One of the most useful frameworks that I have found looks at a data science, machine learning or analytics project from four different perspectives:
Analytic modeling. The analytic model team consists of statisticians and data scientists that develop, test and validate the statistical or machine learning model.
Analytic infrastructure. The analytic infrastructure team consists of data engineers and those knowledgeable about databases, data science frameworks, enterprise IT and related areas and are responsible for the analytic and IT infrastructure required for managing the data required to build the models and managing the systems required to deploy the model into products, services and internal operational processes.
Analytic operations. The analytic operations team deploys the model into a product, service or internal operational process. Importantly, it is also responsible for integrating various actions associated with the outputs of the model and improving the actions so that they bring the required value. For example, a model might output a score from 1 to 1000, but depending upon the value of the score, no action may be taken, a standard offer may used, or a special offer may be used.
Analytic strategy. The analytic strategy team selects appropriate analytic opportunities and works with the product team to develop an appropriate business model for the product or service developed.

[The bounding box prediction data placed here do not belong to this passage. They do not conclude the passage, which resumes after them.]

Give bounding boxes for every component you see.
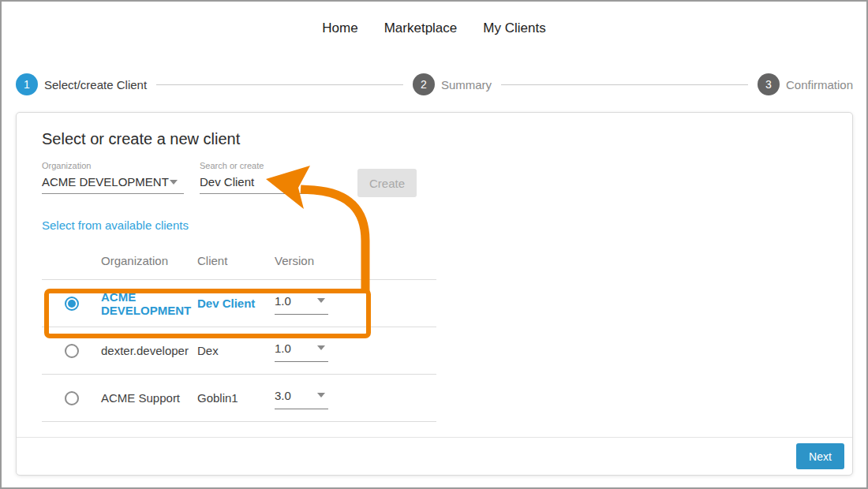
step-2-label: Summary	[441, 78, 492, 91]
select-available-clients-link[interactable]: Select from available clients	[42, 218, 189, 232]
chevron-down-icon	[317, 298, 325, 303]
version-select[interactable]: 1.0	[275, 340, 328, 362]
client-row-dexter-developer[interactable]: dexter.developer Dex 1.0	[42, 327, 436, 375]
chevron-down-icon	[170, 180, 178, 185]
client-form-row: Organization ACME DEVELOPMENT Search or …	[42, 161, 852, 197]
search-or-create-input[interactable]	[200, 173, 342, 194]
row-client: Goblin1	[197, 391, 275, 405]
version-column-header: Version	[275, 254, 436, 267]
step-3-label: Confirmation	[786, 78, 853, 91]
step-summary: 2 Summary	[413, 73, 492, 95]
organization-select-value: ACME DEVELOPMENT	[42, 175, 169, 189]
organization-column-header: Organization	[101, 254, 197, 267]
panel-footer: Next	[17, 437, 852, 475]
client-row-acme-support[interactable]: ACME Support Goblin1 3.0	[42, 375, 436, 422]
client-radio[interactable]	[65, 391, 79, 405]
nav-item-marketplace[interactable]: Marketplace	[384, 21, 458, 35]
row-organization: dexter.developer	[101, 344, 197, 357]
client-selection-panel: Select or create a new client Organizati…	[16, 112, 853, 476]
organization-label: Organization	[42, 161, 184, 173]
next-button[interactable]: Next	[796, 443, 844, 469]
chevron-down-icon	[317, 393, 325, 398]
stepper-line	[156, 84, 403, 85]
nav-item-home[interactable]: Home	[322, 21, 357, 35]
table-header-row: Organization Client Version	[42, 242, 436, 280]
organization-field: Organization ACME DEVELOPMENT	[42, 161, 184, 194]
version-value: 3.0	[275, 389, 291, 402]
nav-item-my-clients[interactable]: My Clients	[483, 21, 545, 35]
client-radio[interactable]	[65, 344, 79, 358]
client-row-acme-development[interactable]: ACME DEVELOPMENT Dev Client 1.0	[42, 280, 436, 327]
step-select-create-client: 1 Select/create Client	[16, 73, 147, 95]
row-client: Dex	[197, 344, 275, 357]
row-organization: ACME Support	[101, 391, 197, 405]
step-2-circle: 2	[413, 73, 435, 95]
chevron-down-icon	[317, 345, 325, 350]
row-organization: ACME DEVELOPMENT	[101, 290, 197, 317]
step-1-label: Select/create Client	[44, 78, 147, 91]
client-column-header: Client	[197, 254, 275, 267]
version-select[interactable]: 1.0	[275, 293, 328, 315]
clients-table: Organization Client Version ACME DEVELOP…	[42, 242, 436, 422]
version-select[interactable]: 3.0	[275, 387, 328, 409]
organization-select[interactable]: ACME DEVELOPMENT	[42, 173, 184, 194]
step-1-circle: 1	[16, 73, 38, 95]
create-button[interactable]: Create	[357, 169, 417, 197]
step-confirmation: 3 Confirmation	[758, 73, 853, 95]
client-radio[interactable]	[65, 297, 79, 311]
row-client: Dev Client	[197, 297, 275, 310]
panel-title: Select or create a new client	[42, 130, 852, 148]
version-value: 1.0	[275, 342, 291, 355]
top-nav: Home Marketplace My Clients	[2, 2, 866, 36]
page: { "nav": { "items": [ { "label": "Home" …	[0, 0, 868, 489]
wizard-stepper: 1 Select/create Client 2 Summary 3 Confi…	[16, 73, 853, 95]
search-or-create-field: Search or create	[200, 161, 342, 194]
step-3-circle: 3	[758, 73, 780, 95]
stepper-line	[501, 84, 748, 85]
search-or-create-label: Search or create	[200, 161, 342, 173]
version-value: 1.0	[275, 294, 291, 308]
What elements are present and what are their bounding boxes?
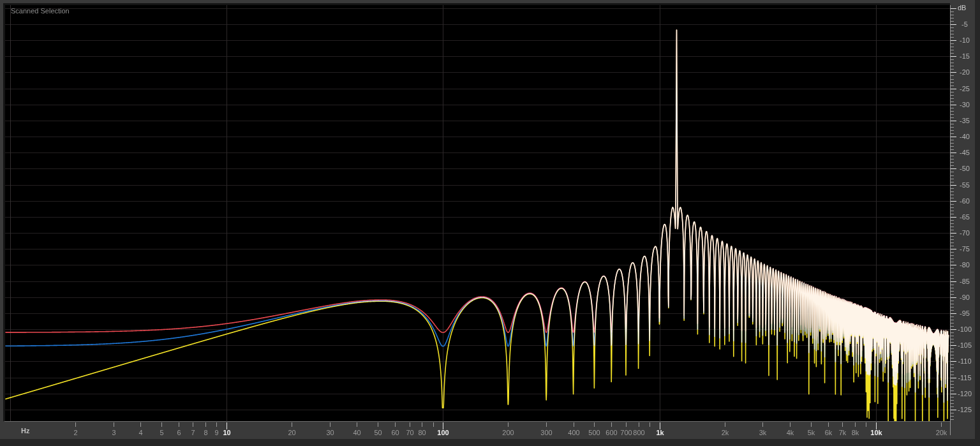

I’ll be talking at Predictive Analytic World about analytic operations:
Title: What are Analytic Operations and What Are Some Frameworks to Improve Them?
Abstract: There is a lot of information and best practices available so data scientists can build analytic models, but much less about how analytic models can best be integrated into a company’s products, services or operations, which we call analytic operations. We describe three frameworks so that a company or organization can improve its analytic operations and explain the frameworks using case studies.
Event: Predictive Analytics World, Las Vegas, June 19, 2019.